On 10/12/07, William Pietri william@scissor.com wrote:
What I'm thinking of instead is some sort of subscription or commitment thing. I've always wanted to build a Wikipedia bot, so likely I'd take this opportunity. Suggestions welcome!
Yeah, that's what I want, a bot bossing me around! ;) Just kidding, the idea sounds sort of fun. I'm sure a lot of us work only in a particular niche, it might be beneficial to move out of that occasionally.
If this would work it might solve a serious problem I think we have also. Let's call it the magical-wishlist-effect. For example, you *wish* articles were cleaned up, so you make a list of articles that need cleaned up. Then make an easy template so everyone can slap it all over the place, then add awesome parameters like date, then have a bot auto date things, all the while the list gets longer and longer.
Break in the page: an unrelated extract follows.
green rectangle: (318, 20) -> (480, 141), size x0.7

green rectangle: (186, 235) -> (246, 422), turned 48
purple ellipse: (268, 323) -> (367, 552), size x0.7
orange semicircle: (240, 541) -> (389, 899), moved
This happens because the people that DO cleanup articles are many less than the number who slap that template on, and the time it takes to completely reformat an article is not the same as the time it takes to add a template at the top. There is a complete decoupling of the queued work amount with the resources available to do it.
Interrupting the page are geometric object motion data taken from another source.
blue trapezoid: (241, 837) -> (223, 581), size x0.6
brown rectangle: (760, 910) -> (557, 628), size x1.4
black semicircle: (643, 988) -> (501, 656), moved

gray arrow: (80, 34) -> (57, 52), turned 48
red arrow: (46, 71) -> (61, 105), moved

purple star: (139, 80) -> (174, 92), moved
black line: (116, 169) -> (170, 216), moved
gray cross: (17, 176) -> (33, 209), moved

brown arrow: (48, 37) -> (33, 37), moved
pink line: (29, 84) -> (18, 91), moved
So, here's my pie-in-the-sky suggestion completely lacking implementation details (naturally) :D
I think somehow we should link these. If cleanup has a huge backlog, {{cleanup}} should stop working until it's fixed. This will serve as a message that, at the time, people's resources would be better spent cleaning articles rather than tagging them. Likewise tasks that are not sustainable are recognized early rather than after the backlog is completely unmanageable.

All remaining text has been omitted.